Thomas Levine has downloaded 100,000 datasets from 100 open data portals, and this is what he learned. http://thomaslevine.com/open-data
He will talking about all aspects of how he did this, and downloading is, of course, a big part of that. Here are two repositories that you could link to if you like. They lack comprehensible documentation, though.
Playing with computers since he was young, Thomas Levine eventually developed back and wrist pain, so he started studying ergonomics and conducting quantitative ergonomics research. Then he realized that he’d accidentally become a data scientist. And his back and wrists now hurt less. He also has a band called CSV Soundsystem that makes music from spreadsheets.

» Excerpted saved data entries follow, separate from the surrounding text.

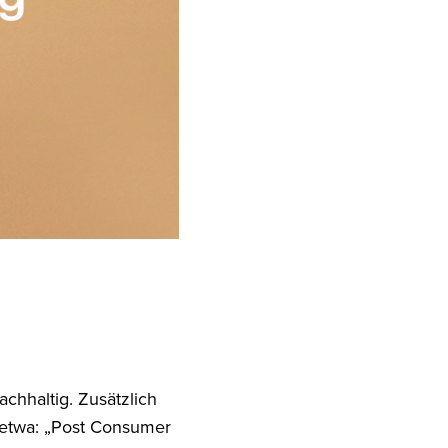
chhaltig. Zusätzlich
 etwa: „Post Consumer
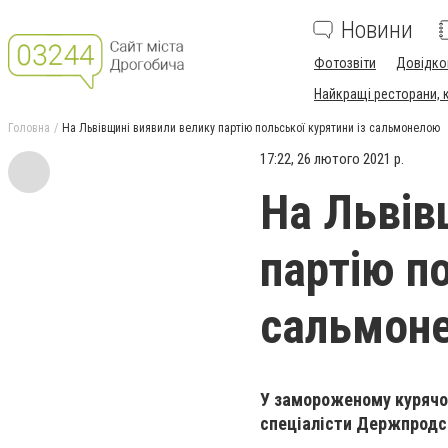
Новини
Фотозвіти
Довідко
Найкращі ресторани, ка
Головна
На Львівщині виявили велику партію польської курятини із сальмонелою
17:22, 26 лютого 2021 р.
На Львів
партію по
сальмон
У замороженому курячом
спеціалісти Держпродс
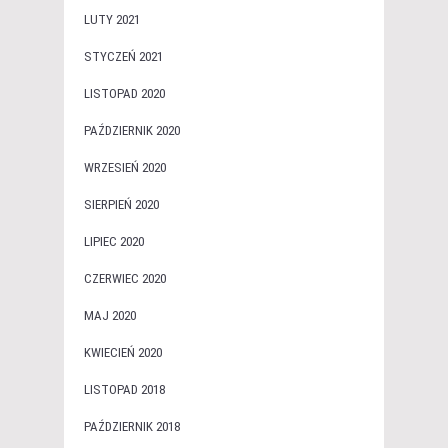
LUTY 2021
STYCZEŃ 2021
LISTOPAD 2020
PAŹDZIERNIK 2020
WRZESIEŃ 2020
SIERPIEŃ 2020
LIPIEC 2020
CZERWIEC 2020
MAJ 2020
KWIECIEŃ 2020
LISTOPAD 2018
PAŹDZIERNIK 2018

Browsing through his site and find interesting questions to ask Tom.
For the first half of the session, he'll talk about what he did and what he learned.
After that, he'll talk in more detail about how to conduct an analysis like this. The specifics will depend on what interests participants,but topics could include
* Planning complicated data workflows/pipelines
* Storing data
* Tricks for making things run faster
Event Material(update on 11/29/2013 Friday)
The speaker is planning on doing at least one of the documented exercises
during the session, but people can feel free to try one beforehand.
He will also talk a bit about brainstorming and six thinking hats.Then we'll do a couple of exercises.
1. Choose an open data catalog. Diagram how a person could manually download all of the datasets. Then change the labels in the diagram so that it describes a computer program that downloads the datasets.
2. Select a guideline from one of these lists, and brainstorm ways of testing it.